Friday, 20 November 2020

Spasticity Management

 Patient with TBI present with abnormalities of muscle tone. Mostly manifested as increased tone, hypertonia or spasticity.

Stretching and strengthening exercise with adjuctive modalities and functional retraining.

PROM and selective strengthening of antagonist muscles.

Proper positioning, maintaining head and neck in neutral position to minimize the effect of primitive reflexes.

Splints and serial casting can also assist in decreasing hypertonicity. These devices maintain a constant stretch and thereby increase the ROM and decrease tone. Serial casting prevents biceps and planter flexion contractures. Positioning splints will temporarily decrease tone, wrist and hand splints are effective. They prevent prolong shortening of muscles.

Neurostimulation can cause inhibition of abnormally high tone. The stimulation can be applied either to agonist/antagonist weight wearing on the affected limb, rhythmic rotation and aquatic therapy.

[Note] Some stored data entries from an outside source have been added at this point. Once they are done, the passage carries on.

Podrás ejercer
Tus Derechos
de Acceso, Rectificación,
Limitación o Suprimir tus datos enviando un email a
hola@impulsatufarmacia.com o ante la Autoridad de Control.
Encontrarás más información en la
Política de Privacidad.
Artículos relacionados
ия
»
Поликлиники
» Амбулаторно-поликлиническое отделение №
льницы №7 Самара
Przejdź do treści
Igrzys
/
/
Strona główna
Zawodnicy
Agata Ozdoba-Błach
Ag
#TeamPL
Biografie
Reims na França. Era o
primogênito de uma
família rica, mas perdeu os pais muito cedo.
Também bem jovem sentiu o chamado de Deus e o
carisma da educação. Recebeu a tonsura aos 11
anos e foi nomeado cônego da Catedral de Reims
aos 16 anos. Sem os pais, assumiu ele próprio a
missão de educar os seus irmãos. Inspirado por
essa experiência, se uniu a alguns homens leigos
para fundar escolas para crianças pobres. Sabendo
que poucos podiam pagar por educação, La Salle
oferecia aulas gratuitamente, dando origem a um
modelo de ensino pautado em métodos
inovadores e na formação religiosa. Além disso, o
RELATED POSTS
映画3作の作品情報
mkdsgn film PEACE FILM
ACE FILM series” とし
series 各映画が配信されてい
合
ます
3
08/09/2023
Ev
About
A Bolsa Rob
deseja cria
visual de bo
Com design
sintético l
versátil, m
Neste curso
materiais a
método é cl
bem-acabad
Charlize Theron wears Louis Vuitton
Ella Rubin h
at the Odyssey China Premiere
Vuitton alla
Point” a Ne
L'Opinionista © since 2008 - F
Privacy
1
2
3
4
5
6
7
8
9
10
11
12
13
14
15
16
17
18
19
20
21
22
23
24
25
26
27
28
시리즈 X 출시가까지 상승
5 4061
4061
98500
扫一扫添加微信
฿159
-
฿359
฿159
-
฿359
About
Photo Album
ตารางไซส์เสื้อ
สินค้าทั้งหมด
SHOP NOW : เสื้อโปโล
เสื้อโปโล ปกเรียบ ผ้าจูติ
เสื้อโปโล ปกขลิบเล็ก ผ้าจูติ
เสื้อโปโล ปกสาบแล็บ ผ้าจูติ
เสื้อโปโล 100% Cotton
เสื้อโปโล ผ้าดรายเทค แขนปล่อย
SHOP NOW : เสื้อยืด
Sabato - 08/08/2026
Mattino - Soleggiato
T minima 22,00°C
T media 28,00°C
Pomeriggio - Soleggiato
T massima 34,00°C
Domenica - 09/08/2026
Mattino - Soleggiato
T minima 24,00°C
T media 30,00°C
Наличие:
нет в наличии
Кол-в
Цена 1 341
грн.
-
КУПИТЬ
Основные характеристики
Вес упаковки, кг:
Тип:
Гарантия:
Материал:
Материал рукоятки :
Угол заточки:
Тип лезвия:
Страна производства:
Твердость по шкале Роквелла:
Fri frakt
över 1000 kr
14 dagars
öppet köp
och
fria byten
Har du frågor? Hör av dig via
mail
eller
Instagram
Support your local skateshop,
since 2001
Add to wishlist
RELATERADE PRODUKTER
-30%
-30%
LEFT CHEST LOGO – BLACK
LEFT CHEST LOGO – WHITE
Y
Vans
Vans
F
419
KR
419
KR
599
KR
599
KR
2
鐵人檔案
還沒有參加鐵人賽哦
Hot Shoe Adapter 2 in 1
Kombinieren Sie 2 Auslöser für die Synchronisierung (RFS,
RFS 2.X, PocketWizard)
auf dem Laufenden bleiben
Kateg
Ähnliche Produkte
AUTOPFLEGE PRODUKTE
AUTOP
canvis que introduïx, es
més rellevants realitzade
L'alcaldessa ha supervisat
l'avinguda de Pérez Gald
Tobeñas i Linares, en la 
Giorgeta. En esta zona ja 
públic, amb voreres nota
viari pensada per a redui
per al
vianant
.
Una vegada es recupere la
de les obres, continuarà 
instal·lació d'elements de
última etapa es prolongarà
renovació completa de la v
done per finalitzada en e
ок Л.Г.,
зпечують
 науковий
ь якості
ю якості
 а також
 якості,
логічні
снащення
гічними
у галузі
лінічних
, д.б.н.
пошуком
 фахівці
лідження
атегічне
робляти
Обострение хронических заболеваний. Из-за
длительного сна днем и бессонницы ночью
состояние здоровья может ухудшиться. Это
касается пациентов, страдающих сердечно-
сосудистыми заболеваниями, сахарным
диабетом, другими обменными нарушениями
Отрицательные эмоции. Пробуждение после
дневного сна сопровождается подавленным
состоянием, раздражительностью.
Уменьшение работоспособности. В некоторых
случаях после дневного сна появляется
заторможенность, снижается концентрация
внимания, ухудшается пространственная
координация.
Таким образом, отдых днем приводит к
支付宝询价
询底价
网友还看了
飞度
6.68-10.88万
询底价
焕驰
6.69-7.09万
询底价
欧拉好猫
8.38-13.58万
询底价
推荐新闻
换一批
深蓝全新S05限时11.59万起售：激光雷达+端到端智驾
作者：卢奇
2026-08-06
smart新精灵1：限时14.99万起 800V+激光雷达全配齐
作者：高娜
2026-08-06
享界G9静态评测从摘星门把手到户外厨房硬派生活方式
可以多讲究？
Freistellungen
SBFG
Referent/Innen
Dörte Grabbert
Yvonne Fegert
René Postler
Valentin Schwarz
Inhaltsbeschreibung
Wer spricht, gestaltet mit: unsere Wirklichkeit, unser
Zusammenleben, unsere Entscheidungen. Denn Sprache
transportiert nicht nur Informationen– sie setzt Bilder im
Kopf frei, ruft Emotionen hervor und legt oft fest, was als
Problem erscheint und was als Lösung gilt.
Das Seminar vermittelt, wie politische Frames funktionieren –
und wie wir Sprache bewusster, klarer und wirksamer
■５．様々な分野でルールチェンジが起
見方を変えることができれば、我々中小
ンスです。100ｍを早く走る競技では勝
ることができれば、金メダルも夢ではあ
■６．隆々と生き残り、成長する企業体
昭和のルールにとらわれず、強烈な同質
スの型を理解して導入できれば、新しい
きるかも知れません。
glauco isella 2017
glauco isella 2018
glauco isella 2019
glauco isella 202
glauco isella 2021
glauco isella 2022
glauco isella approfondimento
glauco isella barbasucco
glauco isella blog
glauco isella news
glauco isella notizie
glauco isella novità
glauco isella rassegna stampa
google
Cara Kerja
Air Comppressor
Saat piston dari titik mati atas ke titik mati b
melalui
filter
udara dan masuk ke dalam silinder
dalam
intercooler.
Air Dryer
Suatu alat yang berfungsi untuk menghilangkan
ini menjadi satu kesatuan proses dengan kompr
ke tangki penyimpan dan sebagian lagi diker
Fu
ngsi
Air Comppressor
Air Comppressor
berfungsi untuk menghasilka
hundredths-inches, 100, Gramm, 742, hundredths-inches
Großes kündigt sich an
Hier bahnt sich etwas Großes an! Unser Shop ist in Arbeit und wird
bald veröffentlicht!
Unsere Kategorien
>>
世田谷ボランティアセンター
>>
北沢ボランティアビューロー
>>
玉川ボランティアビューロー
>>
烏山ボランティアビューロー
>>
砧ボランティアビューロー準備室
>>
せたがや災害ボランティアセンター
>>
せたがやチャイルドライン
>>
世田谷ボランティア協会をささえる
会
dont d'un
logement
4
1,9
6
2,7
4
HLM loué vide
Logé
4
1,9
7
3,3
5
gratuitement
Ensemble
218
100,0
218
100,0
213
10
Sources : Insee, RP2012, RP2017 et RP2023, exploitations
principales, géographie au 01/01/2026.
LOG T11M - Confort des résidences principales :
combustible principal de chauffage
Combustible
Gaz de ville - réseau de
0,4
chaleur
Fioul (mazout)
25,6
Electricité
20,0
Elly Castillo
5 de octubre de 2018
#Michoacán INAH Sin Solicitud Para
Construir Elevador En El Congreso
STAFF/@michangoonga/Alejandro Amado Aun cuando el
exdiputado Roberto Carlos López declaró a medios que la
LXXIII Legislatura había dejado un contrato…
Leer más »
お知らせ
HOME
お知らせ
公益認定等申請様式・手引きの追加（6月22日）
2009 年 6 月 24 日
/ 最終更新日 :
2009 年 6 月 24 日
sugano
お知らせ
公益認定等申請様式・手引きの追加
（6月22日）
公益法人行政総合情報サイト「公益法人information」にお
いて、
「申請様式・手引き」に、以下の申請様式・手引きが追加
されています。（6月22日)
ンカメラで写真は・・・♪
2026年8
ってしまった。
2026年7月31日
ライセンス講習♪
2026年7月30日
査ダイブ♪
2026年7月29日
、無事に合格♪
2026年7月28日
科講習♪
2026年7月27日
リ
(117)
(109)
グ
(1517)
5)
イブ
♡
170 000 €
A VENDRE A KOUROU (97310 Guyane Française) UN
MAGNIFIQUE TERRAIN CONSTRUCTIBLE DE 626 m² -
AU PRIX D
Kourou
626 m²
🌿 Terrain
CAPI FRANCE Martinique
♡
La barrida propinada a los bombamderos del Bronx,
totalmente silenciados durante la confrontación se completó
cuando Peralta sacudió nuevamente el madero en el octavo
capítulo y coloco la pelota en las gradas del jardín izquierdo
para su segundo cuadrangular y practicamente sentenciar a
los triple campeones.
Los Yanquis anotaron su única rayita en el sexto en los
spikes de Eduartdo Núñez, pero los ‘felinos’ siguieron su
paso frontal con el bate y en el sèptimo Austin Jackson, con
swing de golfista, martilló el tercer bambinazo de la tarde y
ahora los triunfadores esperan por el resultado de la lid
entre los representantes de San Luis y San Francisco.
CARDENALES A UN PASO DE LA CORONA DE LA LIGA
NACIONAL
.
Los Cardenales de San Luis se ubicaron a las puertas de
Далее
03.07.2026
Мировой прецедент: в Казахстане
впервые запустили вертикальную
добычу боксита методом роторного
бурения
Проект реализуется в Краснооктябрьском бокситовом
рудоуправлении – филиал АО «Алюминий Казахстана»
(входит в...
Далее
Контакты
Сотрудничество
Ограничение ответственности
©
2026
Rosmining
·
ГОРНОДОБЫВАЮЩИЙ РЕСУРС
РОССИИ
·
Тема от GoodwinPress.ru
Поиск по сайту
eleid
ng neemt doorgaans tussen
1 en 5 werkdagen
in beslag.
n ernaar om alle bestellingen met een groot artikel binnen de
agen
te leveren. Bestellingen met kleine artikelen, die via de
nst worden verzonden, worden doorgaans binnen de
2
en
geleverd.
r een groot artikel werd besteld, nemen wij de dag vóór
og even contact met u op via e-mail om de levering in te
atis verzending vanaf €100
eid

Botox and Phenol nerve blockers are synergistic anti-spasticity intervention. Botox paralyses the muscles to which it is administrated and prevents pre-synaptic nerve from releasing acetylcholine into the synaptic cleft such that hyperactive CNS cannot effect muscle contraction.

Phenol demyelinates nerves in lower concentration and denatures axonal protein at higher concentration.

Botox can best be administrated in highly innervated site such as intrinsic muscle of hand, paraspinals, pectoralis major, etc.

Medications prescribed to treat spasticity includes baclofen, tizanidine, clonidine, diazepam and dantrolene. 

Surgical interventions include orthopaedic tenotomies as well as neurological ablative non-destructive procedures. Rhizotomy also performed to treat severe spasticity by baclofen pump implantation in the abdominal wall.